Miel pavilion
The architectural firm Pezo von Ellrichshausen is particularly adept at using simple geometric shapes to challenge our perception of space. As suggested by their design sketches, the architects attempt to deconstruct structures into fundamental elements and present them through various elevations, establishing a unique spatial experience for the occupants. This small house is located deep within a forest of Coihues (Nothofagus dombeyi) in Chile. With the vast, deep forest as its backdrop, and an explicitly asymmetrical design, the concentrated and directionless footprint acquires an axial sense. From one side, it appears to be completing an imaginary cube, yet from the opposite side, it has no elevation at all.

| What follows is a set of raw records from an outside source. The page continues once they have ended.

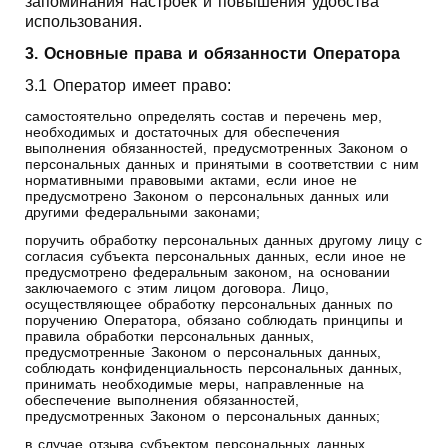
запоминания настроек и повышения удобства
использования.
3. Основные права и обязанности Оператора
3.1 Оператор имеет право:
самостоятельно определять состав и перечень мер,
необходимых и достаточных для обеспечения
выполнения обязанностей, предусмотренных Законом о
персональных данных и принятыми в соответствии с ним
нормативными правовыми актами, если иное не
предусмотрено Законом о персональных данных или
другими федеральными законами;
поручить обработку персональных данных другому лицу с
согласия субъекта персональных данных, если иное не
предусмотрено федеральным законом, на основании
заключаемого с этим лицом договора. Лицо,
осуществляющее обработку персональных данных по
поручению Оператора, обязано соблюдать принципы и
правила обработки персональных данных,
предусмотренные Законом о персональных данных,
соблюдать конфиденциальность персональных данных,
принимать необходимые меры, направленные на
обеспечение выполнения обязанностей,
предусмотренных Законом о персональных данных;
в случае отзыва субъектом персональных данных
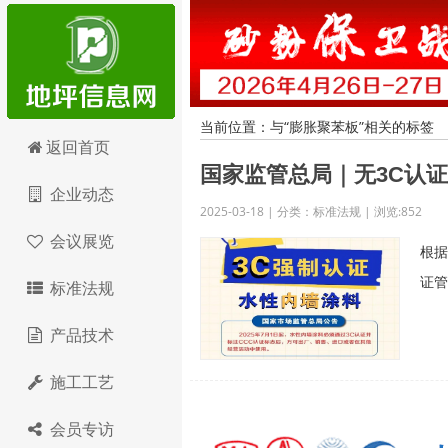
当前位置：与“膨胀聚苯板”相关的标签
地坪信息网
返回首页
国家监管总局｜无3C认
企业动态
2025-03-18 | 分类：标准法规 | 浏览:852
会议展览
根据
证管
标准法规
产品技术
施工工艺
会员专访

Such frontality makes the wall an altarpiece, a mute plane reinforced by two buttresses that support an apparently useless beam and by an engraved lintel (NI MAS NI MENOS, or “no more no less” in Spanish) that contradicts its muteness. Once crossing this opaque threshold, with the foliage cut off by an exaggerated circular oculus, there is no longer any distinction between wall and ceiling.

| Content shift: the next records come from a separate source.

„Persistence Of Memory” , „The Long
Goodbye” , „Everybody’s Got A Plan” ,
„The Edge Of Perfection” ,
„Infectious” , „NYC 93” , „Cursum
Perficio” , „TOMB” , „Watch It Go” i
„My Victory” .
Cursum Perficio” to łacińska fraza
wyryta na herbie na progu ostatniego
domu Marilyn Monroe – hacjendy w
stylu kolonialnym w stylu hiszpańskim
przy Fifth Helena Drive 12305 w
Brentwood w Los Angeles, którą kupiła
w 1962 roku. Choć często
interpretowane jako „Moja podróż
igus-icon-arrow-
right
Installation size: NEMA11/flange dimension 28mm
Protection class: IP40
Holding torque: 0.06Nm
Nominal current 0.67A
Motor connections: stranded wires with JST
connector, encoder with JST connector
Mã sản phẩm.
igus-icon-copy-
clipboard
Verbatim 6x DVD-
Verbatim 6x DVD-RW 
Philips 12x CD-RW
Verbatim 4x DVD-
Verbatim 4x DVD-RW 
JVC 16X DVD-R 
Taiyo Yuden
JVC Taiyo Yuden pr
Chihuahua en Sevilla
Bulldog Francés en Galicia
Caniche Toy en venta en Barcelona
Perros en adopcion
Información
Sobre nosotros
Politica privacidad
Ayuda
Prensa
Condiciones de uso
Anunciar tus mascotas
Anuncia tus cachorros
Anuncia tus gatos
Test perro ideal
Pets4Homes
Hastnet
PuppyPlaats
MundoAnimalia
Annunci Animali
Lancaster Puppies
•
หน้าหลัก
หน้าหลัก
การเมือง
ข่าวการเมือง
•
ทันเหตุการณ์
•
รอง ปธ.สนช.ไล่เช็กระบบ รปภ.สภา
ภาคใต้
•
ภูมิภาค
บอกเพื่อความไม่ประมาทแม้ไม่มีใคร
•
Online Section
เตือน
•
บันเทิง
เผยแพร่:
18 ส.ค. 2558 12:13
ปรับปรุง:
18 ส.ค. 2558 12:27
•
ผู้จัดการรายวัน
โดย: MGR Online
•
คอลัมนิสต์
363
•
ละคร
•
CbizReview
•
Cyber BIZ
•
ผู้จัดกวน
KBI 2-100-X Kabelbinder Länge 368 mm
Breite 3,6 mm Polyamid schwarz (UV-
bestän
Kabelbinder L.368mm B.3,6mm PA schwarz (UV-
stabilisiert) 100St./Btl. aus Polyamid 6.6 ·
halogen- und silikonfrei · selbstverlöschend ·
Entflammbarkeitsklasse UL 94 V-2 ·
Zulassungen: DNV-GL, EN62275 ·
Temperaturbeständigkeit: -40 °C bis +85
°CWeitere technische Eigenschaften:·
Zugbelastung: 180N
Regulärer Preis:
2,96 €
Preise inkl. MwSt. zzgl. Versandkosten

The topography is both artificial and meaningless, since reaching the top does not change the panorama much. This sense of human futility suggests that the human order should remain humble before nature. This deceptive block of artisanal concrete is relative whatever way you look at it; from afar a discreet monument, from the forest an interrupted plinth that reveals a certain beauty in its incompleteness, and from the oblique discomfort of the room, some delicate white lines that blur the imprint of the formwork.
In its flatness almost without thickness, the wall becomes irreversible; on the outside the engaged frame of a temple for six queens and on the inside the sheer drawing of an archetypal wooden cabin. Fortunately, this cluttered device is not so much to look at but to work in it; a modest organic production of honey is processed here, hence the queens.